The European oil companies have lived two years of infarction. In 2020, the arrival of the pandemic plunged its price, due to the impact of the lockdowns and fears that global demand would take years to recover.
However, they have been two years of ups and downs, since after the collapse of the sector a rapid recovery has come that has meant that the European oil sector, included in the Stoxx 600 Oil & Gas, has already managed to return to trading at the levels at which it did before the appearance of Covid.
For many investors this sounds like bad news. If the oil companies have already recovered from the falls of recent years, the opportunity to take advantage of this bullish rally has already been lost, and the investor has arrived late. However, price is not everything in the stock market, and if other variables are taken into account, such as the valuation of the sector according to the earnings multiplier (the PER ratio), the potential that the Stoxx 600 Oil & Gas.
And it is that, despite the increases in the selective, the improvement in profit forecast for the sector is being so strong that manages to counteract the rise in prices of the main oil companies European. In fact, if the average PER of the last decade is taken into account, and the PER at which the 19 firms that currently make up the sector are listed at this time, according to the profit forecast collected by the consensus of Bloomberg for the next 12 months, you’ll find European oil companies trading at almost a 50% discount to the decade average.

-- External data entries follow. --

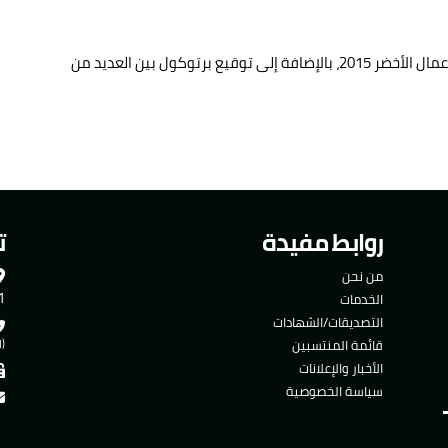
رتوكول بين العديد من
روابط مفيدة
ت
من نحن
501
الخدمات
التصديقات/الشهادات
قائمة المنتسبين
(ا
الأخبار والإعلانات
سياسة الخصوصية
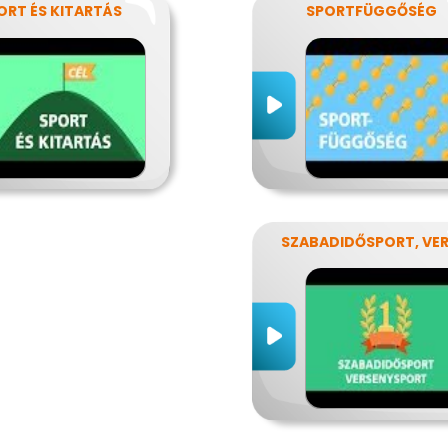
ORT ÉS KITARTÁS
SPORTFÜGGŐSÉG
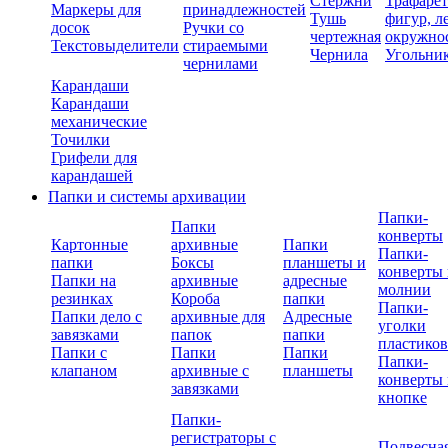
Стержни
Трафаре
Маркеры для
принадлежностей
Тушь
фигур, л
досок
Ручки со
чертежная
окружно
Текстовыделители
стираемыми
Чернила
Угольни
чернилами
Карандаши
Карандаши
механические
Точилки
Грифели для
карандашей
Папки и системы архивации
Папки-
Папки
конверты
Картонные
архивные
Папки
Папки-
папки
Боксы
планшеты и
конверты 
Папки на
архивные
адресные
молнии
резинках
Короба
папки
Папки-
Папки дело с
архивные для
Адресные
уголки
завязками
папок
папки
пластико
Папки с
Папки
Папки
Папки-
клапаном
архивные с
планшеты
конверты 
завязками
кнопке
Папки-
регистраторы с
Подвесна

Specifically, 47.7%, one of the most attractive sectors at the moment according to this measure, trading with a PER ratio of 8.1 times, compared to the 16.2 times on average in which it has moved in the last 10 years. In fact, there are only two sectors that are now trading cheaper than their historical average: that of automobiles and that of energy companies, which are listed at a discount of 64% and 60%, respectively.
More earnings per share
If the shares of European oil companies have not stopped rising in recent months, but their profits are increasingly cheaper, there is only one explanation: the earnings forecasts of the experts do not stop growing. In fact, ever since Bloomberg collects data from the Stoxx 600 Oil & Gas, starting in 2005, the forecast EPS for the next 12 months of this selective has never been higher. It has broken records at the start of 2022, exceeding 31 euros per share for the first time in history, since the previous maximum found in this historical series is found in 2005, when it moved around 30 times .
The increase in earnings per share forecasts for the next 12 months has occurred in parallel with a strong revaluation of oil, with the price of a barrel Brent European going from 19.33 dollars in 2020, the day that marked minimums that year, to 93.3 dollars today, a revaluation of more than 382% in less than two years.
If history repeats itself, the European oil companies have a good year ahead of them on the stock market, taking into account that, in 2006, the year that began with an expected EPS similar to that which is handled today, was one of the most bullish in the history of the index, with a revaluation of 31.3% in the year.
Repsol, at 6 times its profit
The Spanish oil company is one of the companies that make up the Stoxx 600 Oil & Gas, and it is a good example of what is happening with the index. Repsol is now listed with a PER ratio of around six times, well below the levels of 2018, when it moved between 9 and 10 times, and those of 2019, when it moved between 8 and 9 times. The attractiveness of its titles according to the profit multiplier is maintained despite an appreciation of almost 15%, in a year that has not been, by any means, as attractive for other sectors of the stock market.
Despite the increases in the oil company, analysts endorse the attractiveness of the firm’s titles at this time, and have once again given it a purchase recommendation at the beginning of February, for the first time in the last 15 months.
And it is that, earnings forecasts for 2022 by the market consensus have already returned to pre-Covid levels, in the environment of 2,800 million euros for the Spanish oil company. It must be remembered that, at the beginning of 2021, the forecasts for this same period fell below 1,700 million, a reflection of the change of opinion that has occurred with the sector.